Collected data:
■ ■ ■ ■ ■ ■ ■

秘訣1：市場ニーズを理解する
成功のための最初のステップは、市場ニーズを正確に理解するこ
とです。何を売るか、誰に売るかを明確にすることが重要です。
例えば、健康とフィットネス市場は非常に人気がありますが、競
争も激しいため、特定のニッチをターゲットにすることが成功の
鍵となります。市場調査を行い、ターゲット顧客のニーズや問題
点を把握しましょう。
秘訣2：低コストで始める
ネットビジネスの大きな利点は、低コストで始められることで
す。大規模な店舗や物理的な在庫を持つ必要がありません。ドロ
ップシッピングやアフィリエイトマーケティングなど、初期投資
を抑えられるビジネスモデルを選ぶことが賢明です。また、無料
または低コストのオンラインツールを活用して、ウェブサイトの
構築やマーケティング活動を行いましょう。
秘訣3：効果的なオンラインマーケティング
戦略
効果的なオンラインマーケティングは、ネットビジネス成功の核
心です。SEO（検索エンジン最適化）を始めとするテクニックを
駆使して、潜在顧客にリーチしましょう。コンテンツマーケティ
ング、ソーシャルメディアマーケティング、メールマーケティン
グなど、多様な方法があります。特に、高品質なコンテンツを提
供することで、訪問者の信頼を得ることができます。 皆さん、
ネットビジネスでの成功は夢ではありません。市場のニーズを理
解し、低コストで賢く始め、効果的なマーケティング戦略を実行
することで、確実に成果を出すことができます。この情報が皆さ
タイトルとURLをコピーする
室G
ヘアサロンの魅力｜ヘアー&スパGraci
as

■ ■ ■ ■ ■ ■ ■

> _Aim of the task_
One stretch of the lines above is wanted, from the line that contains "構築やマーケティング活動を行いましょう。" through the line that contains "解し、低コストで賢く始め、効果的なマーケティング戦略を実行". Output it exactly.

> _Result_
構築やマーケティング活動を行いましょう。
秘訣3：効果的なオンラインマーケティング
戦略
効果的なオンラインマーケティングは、ネットビジネス成功の核
心です。SEO（検索エンジン最適化）を始めとするテクニックを
駆使して、潜在顧客にリーチしましょう。コンテンツマーケティ
ング、ソーシャルメディアマーケティング、メールマーケティン
グなど、多様な方法があります。特に、高品質なコンテンツを提
供することで、訪問者の信頼を得ることができます。 皆さん、
ネットビジネスでの成功は夢ではありません。市場のニーズを理
解し、低コストで賢く始め、効果的なマーケティング戦略を実行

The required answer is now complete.